Ask any business question in plain English. Get a direct answer — no SQL knowledge required.
"Who are our top 5 customers by revenue?"
→ Chop-suey Chinese leads with $27,026.94, followed by Berglunds snabbköp at $22,946.56...
"What percentage of orders were cancelled?"
→ 7% of orders were cancelled (14 out of 200 total orders)
"Which products have never been ordered?"
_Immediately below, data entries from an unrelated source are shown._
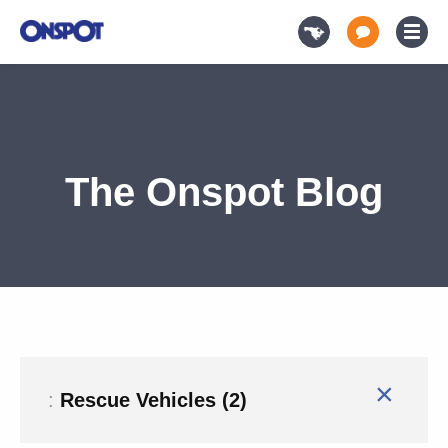
The Onspot Blog
×
:
Rescue Vehicles (2)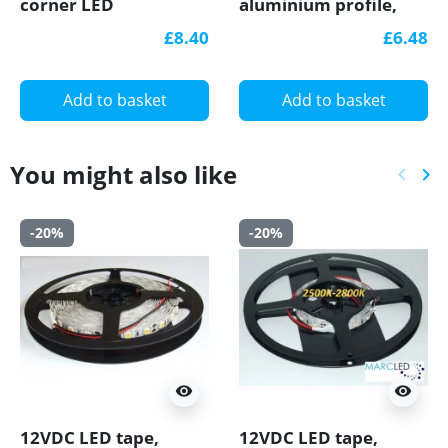
corner LED
aluminium profile,
aluminium extrusion
1m, anodized, black,
£8.40
£6.48
with diffuser
with diffuser
Add to basket
Add to basket
You might also like
keyboard_arrow_left
keyboard_arrow_right
Previ
Ne
-20%
-20%
visibility
visibility
12VDC LED tape,
12VDC LED tape,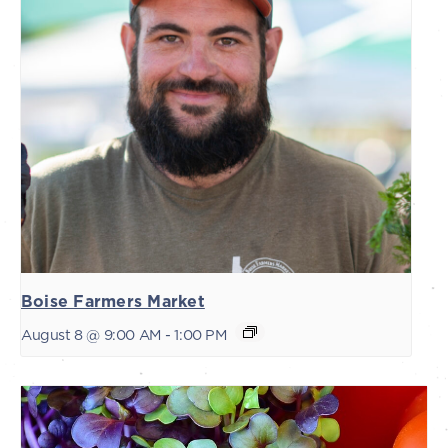
Boise Farmers Market
August 8 @ 9:00 AM
-
1:00 PM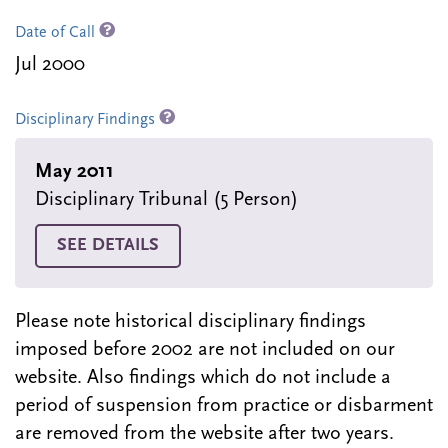
Date of Call
Jul 2000
Disciplinary Findings
May 2011
Disciplinary Tribunal (5 Person)
SEE DETAILS
Please note historical disciplinary findings
imposed before 2002 are not included on our
website. Also findings which do not include a
period of suspension from practice or disbarment
are removed from the website after two years.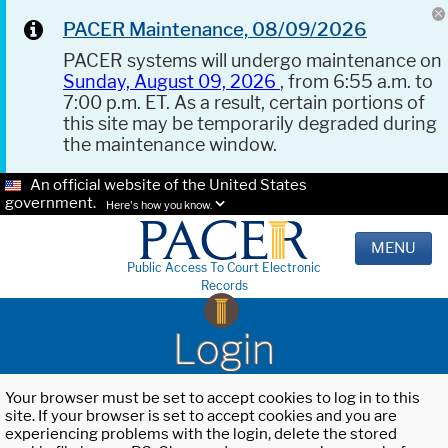
PACER Maintenance, 08/09/2026
PACER systems will undergo maintenance on
Sunday, August 09, 2026
, from 6:55 a.m. to
7:00 p.m. ET. As a result, certain portions of
this site may be temporarily degraded during
the maintenance window.
An official website of the United States
government.
Here's how you know.
MENU
Public Access To Court Electronic
Records
Login
Your browser must be set to accept cookies to log in to this
site. If your browser is set to accept cookies and you are
experiencing problems with the login, delete the stored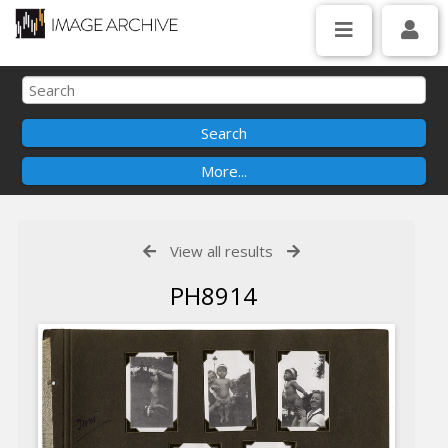
View all results
PH8914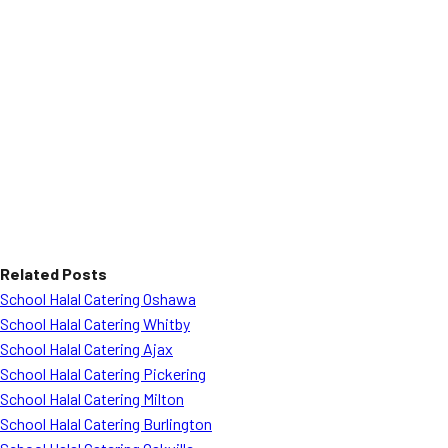
Related Posts
School Halal Catering Oshawa
School Halal Catering Whitby
School Halal Catering Ajax
School Halal Catering Pickering
School Halal Catering Milton
School Halal Catering Burlington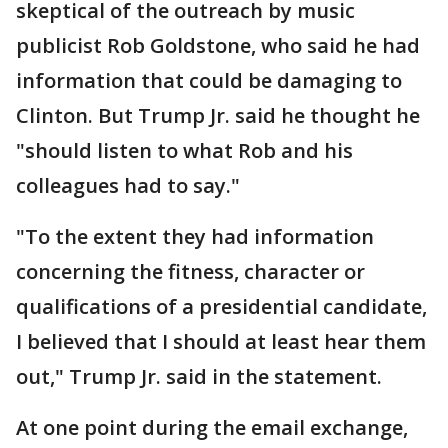
skeptical of the outreach by music
publicist Rob Goldstone, who said he had
information that could be damaging to
Clinton. But Trump Jr. said he thought he
"should listen to what Rob and his
colleagues had to say."
"To the extent they had information
concerning the fitness, character or
qualifications of a presidential candidate,
I believed that I should at least hear them
out," Trump Jr. said in the statement.
At one point during the email exchange,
→ Query returned 0 results — all products have been ordered at least once
This is not a naive Text-to-SQL wrapper. It is a controlled, deterministic enterprise agent with explicit decision points, safety layers, and observability.
User Question
↓
┌─────────────────────────────────────────────────┐
│ LangGraph Agent │
│ │
│ [Clarify] → [Schema] → [Generate] → [Validate] │
│ ↑______________| │
│ (retry loop, max 3) │
│ │
│ ↓ (if valid) │
│ [Guardrails] → [Execute] → [Format] │
└─────────────────────────────────────────────────┘
↓
Plain English Answer + Key Insights
| Node | Responsibility |
|---|---|
| Clarify | Detects ambiguous questions, asks for clarification |
| Schema | Retrieves relevant tables before SQL generation |
| Generate | GPT-4o converts question → SQL at temperature=0 |
| Validate | Syntax + safety + complexity check (blocks bad SQL) |
| Guardrails | RBAC + rate limits + injection detection |
| Execute | Read-only, row-capped, timeout-protected execution |
| Format | Converts raw results to plain English insights |
schema_inspector.py # get_schema(), search_schema(), get_table_sample()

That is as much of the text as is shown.